Detailed analysis of the RV data

HARPS data alone

Let us start from the analysis of 240 HARPS RV measurements. In Fig. 5 we show a series of the residual periodograms, starting from the two-planet base model (planets b and c). In the case of the white-noise model, we are able to subsequently extract all four planets from these periodograms. We can see that all four peaks show very high significance. However, in the last residual periodogram, corresponding to the case when all four peaks are already extracted, we can see a typical red noise picture: an amorphous set of peaks at the periods longer than ∼10 d, a diurnal alias of this frequency band close to 1 d period and a depression in the middle part of the period range.

Figure 5.

Residual periodograms of the HARPS RV data of GJ 581 constructed on the basis of various base RV curve models. The base models include the compound multi-Keplerian signal from the planets labelled in a relevant plot. Note that the plots in the same row always have the same ordinate range. In the white-noise plots, we show the 1σ, 2σ and 3σ significance levels derived in accordance with Baluev (2008a). These levels are in good agreement with Monte Carlo simulations. The technique from Baluev (2008a) was not designed to work with correlated data, so for the red-noise plots we only show the simulated significance of the most interesting planet d peak (third periodogram in the red-noise column).

Figure 5.

Residual periodograms of the HARPS RV data of GJ 581 constructed on the basis of various base RV curve models. The base models include the compound multi-Keplerian signal from the planets labelled in a relevant plot. Note that the plots in the same row always have the same ordinate range. In the white-noise plots, we show the 1σ, 2σ and 3σ significance levels derived in accordance with Baluev (2008a). These levels are in good agreement with Monte Carlo simulations. The technique from Baluev (2008a) was not designed to work with correlated data, so for the red-noise plots we only show the simulated significance of the most interesting planet d peak (third periodogram in the red-noise column).

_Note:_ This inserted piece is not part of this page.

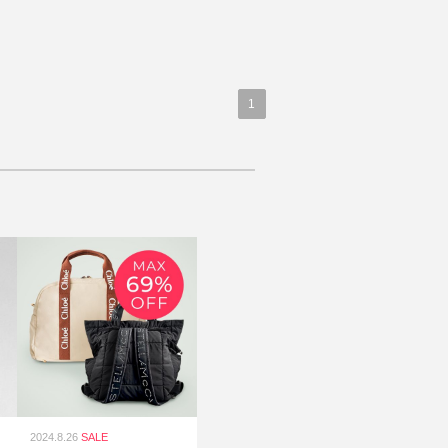
1
2024.8.26
SALE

We can see that our maximum-likelihood algorithm suppressed the effect of the red noise, as expected. However, together with the red noise, our procedure dramatically suppressed the planet d peak at 67 d. This is not very surprising on itself, since this peak is in the range where the red noise is ruling. However, the final significance of this peak becomes marginal – only 1.8σ – making us rather sceptical about the reality of this planet.

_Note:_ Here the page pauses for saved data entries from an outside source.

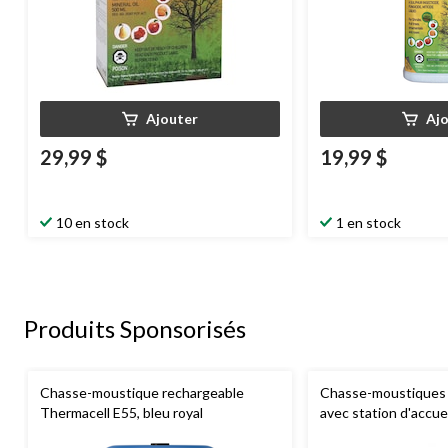
Ajouter
Aj
29,99 $
19,99 $
10 en stock
1 en stock
Produits Sponsorisés
Chasse-moustique rechargeable
Chasse-moustiques 
Thermacell E55, bleu royal
avec station d'accue
charbon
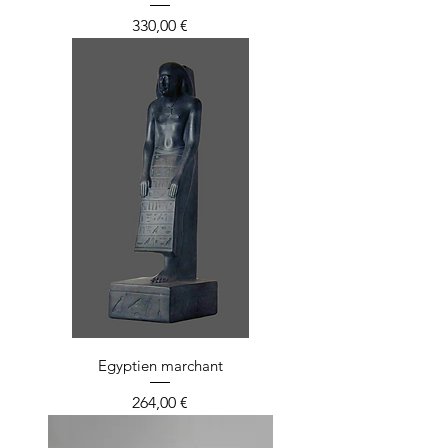
Prix
330,00 €
Egyptien marchant
Prix
264,00 €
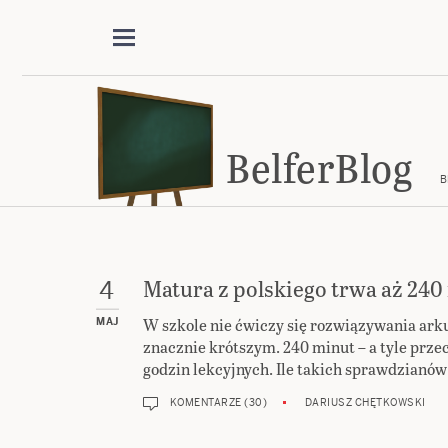
BelferBlog
B
Matura z polskiego trwa aż 240
4
W szkole nie ćwiczy się rozwiązywania ar
MAJ
znacznie krótszym. 240 minut – a tyle prze
godzin lekcyjnych. Ile takich sprawdzianów
KOMENTARZE (30)
DARIUSZ CHĘTKOWSKI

Speaking shortly, although we cannot claim that the planet d RV signature is insignificant, we must admit that its detection is not robust and requires a serious verification. The relevant RV variation may be caused by correlated RV noise in the data, and does not necessarily reflect a Doppler wobble induced by a real planet.

Keck data alone

Let us now deal with 121 Keck/HIRES RV measurements in the similar manner. The relevant periodograms are shown in Fig. 6. First, we can see that now we cannot detect more than two planets b and c, if we use the traditional white-noise model. This conclusion is in agreement with previous studies (Gregory 2011; Tadeu dos Santos et al. 2012), but it is still rather disappointing, because the Keck RV precision is pretty competitive in comparison with the HARPS one. Secondly, in the Keck data we again see clear hints of the red noise, which created a fake periodicity at approximately 27 d. In this case, our red-noise removing algorithm does its job even better than anyone could expect; it did not just killed all fake red-noise peaks, but it also reveals the 3.1-d peak belonging to the planet e! This proves that our algorithm does not just suppresses the apparent RV variations, lifting up the detection thresholds. It is working in a much more intelligent manner; in certain frequency ranges it may basically improve the effective RV precision, revealing the true periodicities that the red noise tries to hide.

Figure 6.

Same as Fig. 5, but for the Keck data set. We can see that the white-noise model does not allow robust detection of any real planet except for the planets b and c (which both are undoubtful anyway), but applying the red-noise model allows us to confirm the existence of the planet e (see the text for the detailed calculation of its significance). No hints of the planet d can be revealed with any of these models, however.

Figure 6.

Same as Fig. 5, but for the Keck data set. We can see that the white-noise model does not allow robust detection of any real planet except for the planets b and c (which both are undoubtful anyway), but applying the red-noise model allows us to confirm the existence of the planet e (see the text for the detailed calculation of its significance). No hints of the planet d can be revealed with any of these models, however.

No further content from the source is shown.